Retype every line of the data below, starting with the first and ending with the line that contains "студенческих землячеств и национальных", but leave out the pictures.

(Page-level text extractions)

==================================================

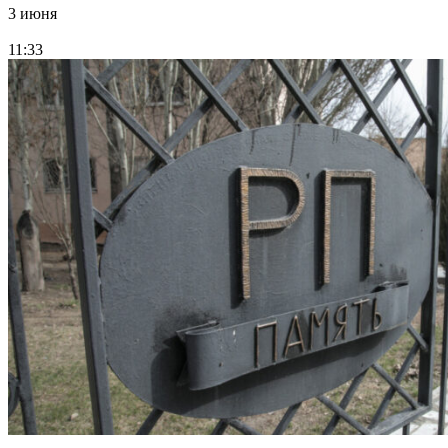
3 июня
11:33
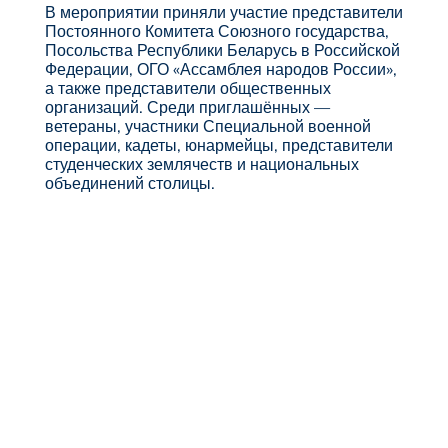
В мероприятии приняли участие представители
Постоянного Комитета Союзного государства,
Посольства Республики Беларусь в Российской
Федерации, ОГО «Ассамблея народов России»,
а также представители общественных
организаций. Среди приглашённых —
ветераны, участники Специальной военной
операции, кадеты, юнармейцы, представители
студенческих землячеств и национальных
объединений столицы.
Место
проведения
Москва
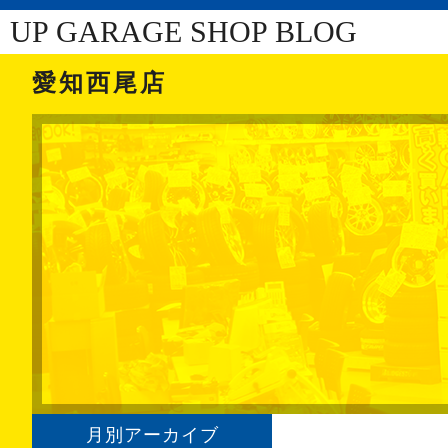
UP GARAGE SHOP BLOG
愛知西尾店
月別アーカイブ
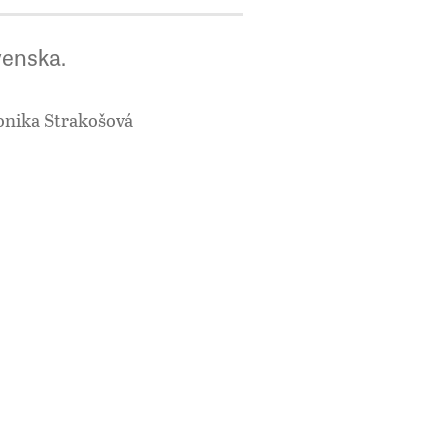
venska.
onika Strakošová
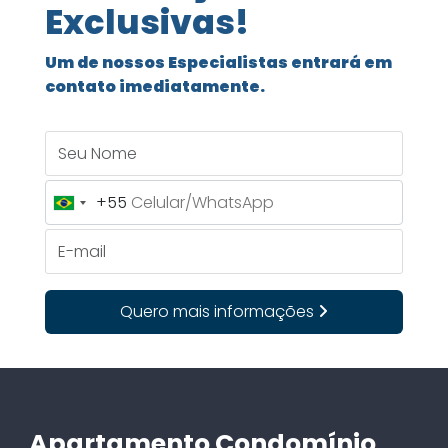
Exclusivas!
Um de nossos Especialistas entrará em
contato imediatamente.
Seu Nome
+55
Brazil
+55
E-mail
Quero mais informações
Apartamento Condomínio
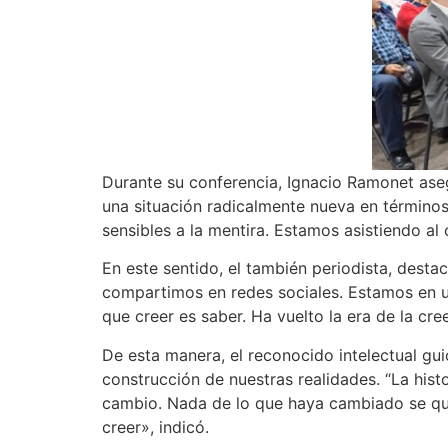
Durante su conferencia, Ignacio Ramonet aseg
una situación radicalmente nueva en término
sensibles a la mentira. Estamos asistiendo al
En este sentido, el también periodista, desta
compartimos en redes sociales. Estamos en u
que creer es saber. Ha vuelto la era de la cree
De esta manera, el reconocido intelectual gui
construcción de nuestras realidades. “La his
cambio. Nada de lo que haya cambiado se qued
creer», indicó.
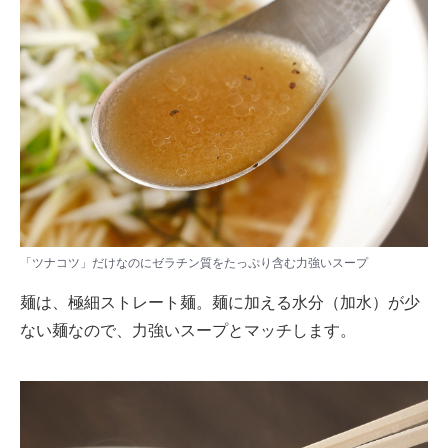
「ツナコツ」だけなのにゼラチン質をたっぷり含む力強いスープ
麺は、極細ストレート麺。麺に加える水分（加水）が少
ない麺なので、力強いスープとマッチします。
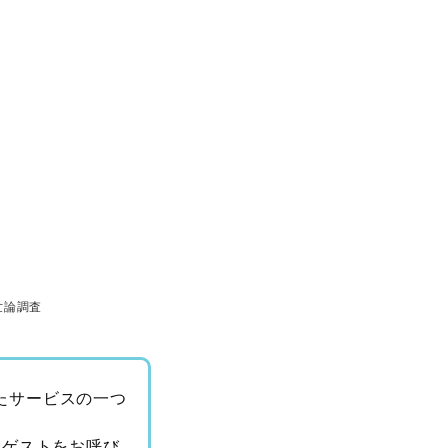
世論調査
けたサービスの一つ
るゲストをお呼び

==================================================

TASK ANSWER:
3 июня
11:33
В мероприятии приняли участие представители
Постоянного Комитета Союзного государства,
Посольства Республики Беларусь в Российской
Федерации, ОГО «Ассамблея народов России»,
а также представители общественных
организаций. Среди приглашённых —
ветераны, участники Специальной военной
операции, кадеты, юнармейцы, представители
студенческих землячеств и национальных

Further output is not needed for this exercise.